▶ Work to be completed
Leave out the pictures and repeat every record exactly.

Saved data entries
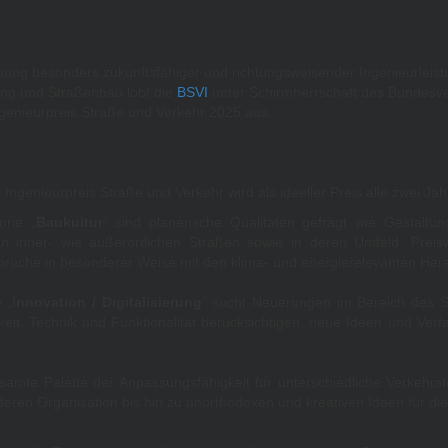
nung besonders zukunftsfähiger und richtungsweisender Ingenieurleist
ng und Straßenbau lobt die
BSVI
unter Schirmherrschaft des Bundesve
genieurpreis Straße und Verkehr 2025 aus.
Ingenieurpreis Straße und Verkehr wird als ideeller Preis alle zwei Ja
orie „
Baukultur
“ sind planerische Qualitäten gefragt wie Gestaltu
n inner- wie außerörtlichen Straßen sowie in deren Umfeld. Preisw
prüche in besonderer Weise mit den klima- und energierelevanten Her
 „I
nnovation / Digitalisierung
“ sucht Neuerungen im Bereich des S
hkeit, Technik und Funktionalität berücksichtigen, neue Ideen und Ve
samte Palette der Anpassungsfähigkeit für unterschiedliche Verkehrs
eren Organisation bis hin zu unorthodoxen und kreativen Ideen für d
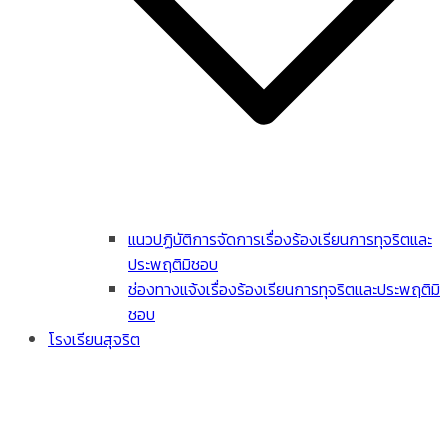
แนวปฏิบัติการจัดการเรื่องร้องเรียนการทุจริตและ
ประพฤติมิชอบ
ช่องทางแจ้งเรื่องร้องเรียนการทุจริตและประพฤติมิ
ชอบ
โรงเรียนสุจริต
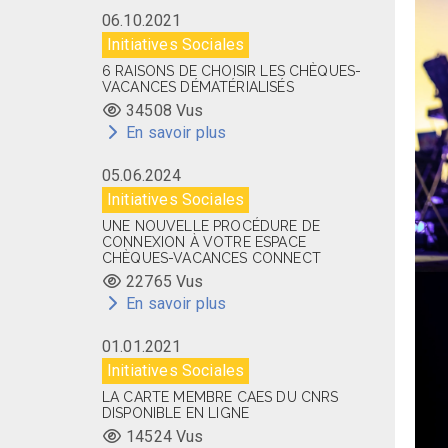
06.10.2021
Initiatives Sociales
6 RAISONS DE CHOISIR LES CHÈQUES-
VACANCES DÉMATÉRIALISÉS
34508 Vus
En savoir plus
05.06.2024
Initiatives Sociales
UNE NOUVELLE PROCÉDURE DE
CONNEXION À VOTRE ESPACE
CHÈQUES-VACANCES CONNECT
22765 Vus
En savoir plus
01.01.2021
Initiatives Sociales
LA CARTE MEMBRE CAES DU CNRS
DISPONIBLE EN LIGNE
14524 Vus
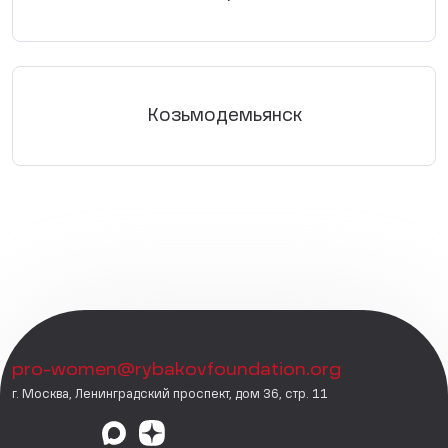
Козьмодемьянск
pro-women@rybakovfoundation.org
г. Москва, Ленинградский проспект, дом 36, стр. 11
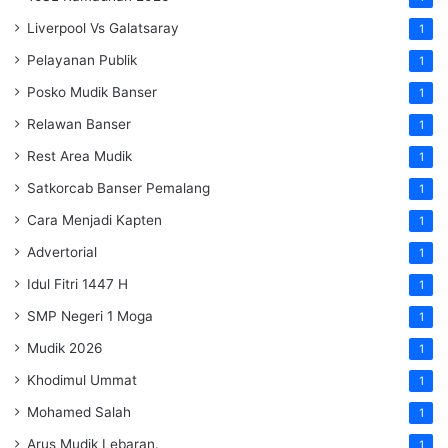
Liverpool Vs Galatsaray
1
Pelayanan Publik
1
Posko Mudik Banser
1
Relawan Banser
1
Rest Area Mudik
1
Satkorcab Banser Pemalang
1
Cara Menjadi Kapten
1
Advertorial
1
Idul Fitri 1447 H
1
SMP Negeri 1 Moga
1
Mudik 2026
1
Khodimul Ummat
1
Mohamed Salah
1
Arus Mudik Lebaran.
1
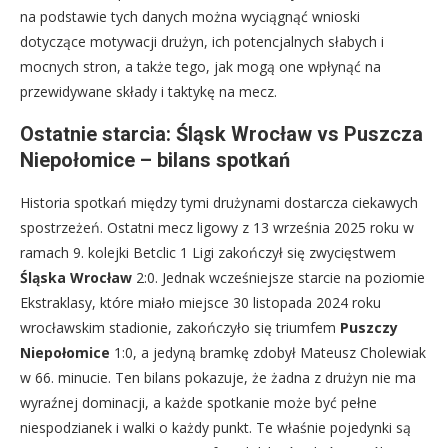
na podstawie tych danych można wyciągnąć wnioski
dotyczące motywacji drużyn, ich potencjalnych słabych i
mocnych stron, a także tego, jak mogą one wpłynąć na
przewidywane składy i taktykę na mecz.
Ostatnie starcia: Śląsk Wrocław vs Puszcza
Niepołomice – bilans spotkań
Historia spotkań między tymi drużynami dostarcza ciekawych
spostrzeżeń. Ostatni mecz ligowy z 13 września 2025 roku w
ramach 9. kolejki Betclic 1 Ligi zakończył się zwycięstwem
Śląska Wrocław
2:0. Jednak wcześniejsze starcie na poziomie
Ekstraklasy, które miało miejsce 30 listopada 2024 roku
wrocławskim stadionie, zakończyło się triumfem
Puszczy
Niepołomice
1:0, a jedyną bramkę zdobył Mateusz Cholewiak
w 66. minucie. Ten bilans pokazuje, że żadna z drużyn nie ma
wyraźnej dominacji, a każde spotkanie może być pełne
niespodzianek i walki o każdy punkt. Te właśnie pojedynki są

▶ Response to the task
nung besonders zukunftsfähiger und richtungsweisender Ingenieurleist
ng und Straßenbau lobt die
BSVI
unter Schirmherrschaft des Bundesve
genieurpreis Straße und Verkehr 2025 aus.
Ingenieurpreis Straße und Verkehr wird als ideeller Preis alle zwei Ja
orie „
Baukultur
“ sind planerische Qualitäten gefragt wie Gestaltu
n inner- wie außerörtlichen Straßen sowie in deren Umfeld. Preisw
prüche in besonderer Weise mit den klima- und energierelevanten Her
 „I
nnovation / Digitalisierung
“ sucht Neuerungen im Bereich des S
hkeit, Technik und Funktionalität berücksichtigen, neue Ideen und Ve
samte Palette der Anpassungsfähigkeit für unterschiedliche Verkehrs
eren Organisation bis hin zu unorthodoxen und kreativen Ideen für d
แนวปฏิบัติการจัดการเรื่องร้องเรียนการทุจริตและ
ประพฤติมิชอบ
ช่องทางแจ้งเรื่องร้องเรียนการทุจริตและประพฤติมิ
ชอบ
โรงเรียนสุจริต
06.10.2021
Initiatives Sociales
6 RAISONS DE CHOISIR LES CHÈQUES-
VACANCES DÉMATÉRIALISÉS
34508 Vus
En savoir plus
05.06.2024
Initiatives Sociales
UNE NOUVELLE PROCÉDURE DE
CONNEXION À VOTRE ESPACE
CHÈQUES-VACANCES CONNECT
22765 Vus
En savoir plus
01.01.2021
Initiatives Sociales
LA CARTE MEMBRE CAES DU CNRS
DISPONIBLE EN LIGNE
14524 Vus
Козьмодемьянск
pro-women@rybakovfoundation.org
г. Москва, Ленинградский проспект, дом 36, стр. 11
Liverpool Vs Galatsaray
1
Pelayanan Publik
1
Posko Mudik Banser
1
Relawan Banser
1
Rest Area Mudik
1
Satkorcab Banser Pemalang
1
Cara Menjadi Kapten
1
Advertorial
1
Idul Fitri 1447 H
1
SMP Negeri 1 Moga
1
Mudik 2026
1
Khodimul Ummat
1
Mohamed Salah
1
Arus Mudik Lebaran.
1
na podstawie tych danych można wyciągnąć wnioski
dotyczące motywacji drużyn, ich potencjalnych słabych i
mocnych stron, a także tego, jak mogą one wpłynąć na
przewidywane składy i taktykę na mecz.
Ostatnie starcia: Śląsk Wrocław vs Puszcza
Niepołomice – bilans spotkań
Historia spotkań między tymi drużynami dostarcza ciekawych
spostrzeżeń. Ostatni mecz ligowy z 13 września 2025 roku w
ramach 9. kolejki Betclic 1 Ligi zakończył się zwycięstwem
Śląska Wrocław
2:0. Jednak wcześniejsze starcie na poziomie
Ekstraklasy, które miało miejsce 30 listopada 2024 roku
wrocławskim stadionie, zakończyło się triumfem
Puszczy
Niepołomice
1:0, a jedyną bramkę zdobył Mateusz Cholewiak
w 66. minucie. Ten bilans pokazuje, że żadna z drużyn nie ma
wyraźnej dominacji, a każde spotkanie może być pełne
niespodzianek i walki o każdy punkt. Te właśnie pojedynki są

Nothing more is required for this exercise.